There are currently many searches looking for beyond the Standard Model physics including unitarity tests of the Cabbibo-Kobayashi-Masakawa matrix. This matrix has been considered consistent with unitarity for decades via determinations of the elements which comprise the top row. This evaluation is the result of many years of experimental and theoretical effort to determine ft-values for superallowed pure Fermi beta decays to extract a precise result for the V_ud matrix element as well as studying kaon decay to determine V_us. The reliability of the unitarity test for the top row largely depends on the precision and accuracy of its largest element, V_ud. Recent theoretical correction results in the last couple years have, however, led to a disagreement with unitarity at the 2.4σ confidence level. As the unitarity test now suggests inconsistencies with the Standard Model, it is important to test the accuracy of all results at the current precision. This can be accomplished by extracting V_ud from the ensemble of superallowed mixed beta decays to an improved precision. Experimentally, this involves a two pronged effort; there must be an increase in precision for the values used to calculate ft-values, and there must be a measurement of the Fermi to Gamow-Teller mixing ratio for these superallowed mixed decays. The work included here aligns with both of these routes.

The first aspect of this work includes two precise half-life measurements, of ²⁰F and ¹⁵O, with the Beta Counter at the University of Notre Dame’s Nuclear Science Laboratory. The ²⁰F measurement provided the grounds for an in-depth study of the impact of contamination on a half-life measurement with the system resulting in a measured value of 11.016 ± 0.016 seconds. The work resolved a decades long discrepancy in the half-life of ²⁰F, determining the world average to be 11.0062 ± 0.0080 seconds. Before our measurement, the half-life of ¹⁵O was the dominant source of uncertainty in the ft-value of that isotope. Therefore, this half-life was also measured, and determined to be 122.308 ± 0.049 seconds; the most precise measurement of this quantity to date. As a consequence of this measurement, the world average was updated from 122.24 ± 0.23 seconds to 122.27 ± 0.06 seconds, with a reduction of the uncertainty by a factor of 4, and the uncertainty on the ft-value is now dominated by the precision of the Q-value measurement.

The second aspect of this thesis includes the development of an experimental apparatus to measure the Fermi to Gamow-Teller mixing ratio of superallowed mixed decays, as this quantity is required to determine V_ud with this ensemble of nuclei. The instrument, named the St.

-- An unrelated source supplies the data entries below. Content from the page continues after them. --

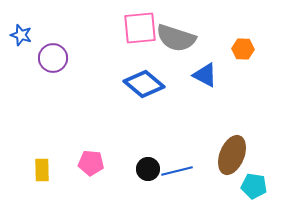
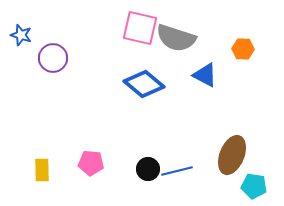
pink square: rotated 18 degrees clockwise
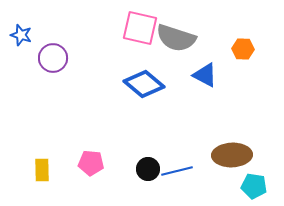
brown ellipse: rotated 66 degrees clockwise
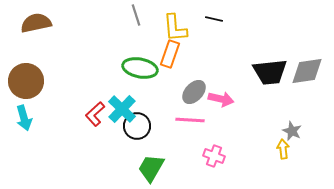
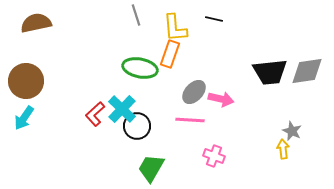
cyan arrow: rotated 50 degrees clockwise
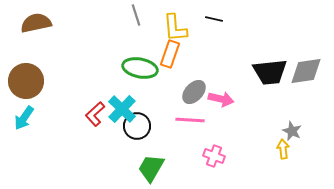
gray diamond: moved 1 px left
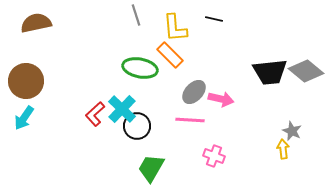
orange rectangle: moved 1 px down; rotated 64 degrees counterclockwise
gray diamond: rotated 48 degrees clockwise
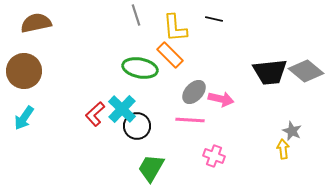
brown circle: moved 2 px left, 10 px up
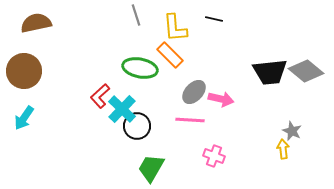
red L-shape: moved 5 px right, 18 px up
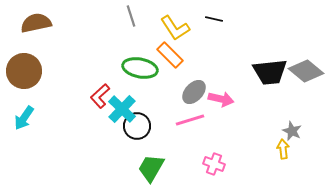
gray line: moved 5 px left, 1 px down
yellow L-shape: rotated 28 degrees counterclockwise
pink line: rotated 20 degrees counterclockwise
pink cross: moved 8 px down
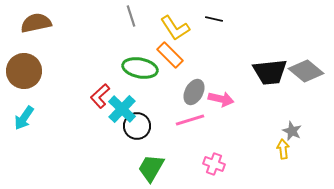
gray ellipse: rotated 15 degrees counterclockwise
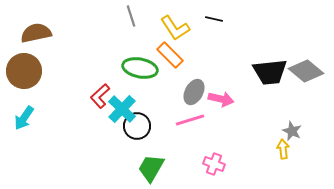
brown semicircle: moved 10 px down
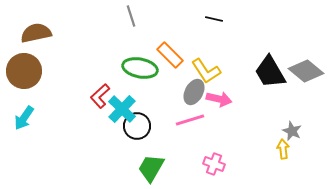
yellow L-shape: moved 31 px right, 43 px down
black trapezoid: rotated 66 degrees clockwise
pink arrow: moved 2 px left
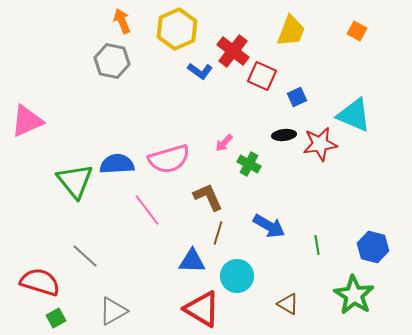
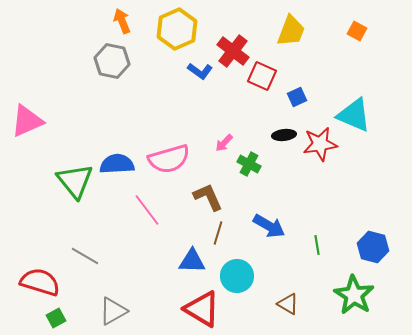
gray line: rotated 12 degrees counterclockwise
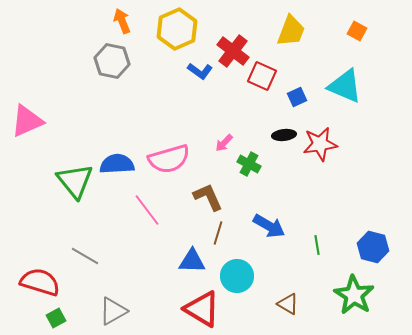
cyan triangle: moved 9 px left, 29 px up
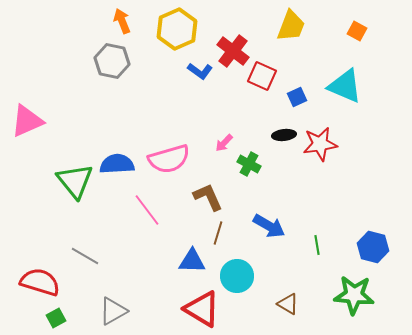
yellow trapezoid: moved 5 px up
green star: rotated 27 degrees counterclockwise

Benedict ion trapping system, will be comprised of multiple beam guide components; a large-volume gas catcher, a radiofrequency carpet, a radiofrequency quadrupole, a radiofrequency quadrupole cooler-buncher, and a measurement Paul trap. An outline of each component is provided along with the commissioning of the radiofrequency quadrupole cooler-buncher which was determined to prepare ion bunches with a full-width-half-maximum of less than 80 nanoseconds, exceeding the requirements necessary for St. Benedict.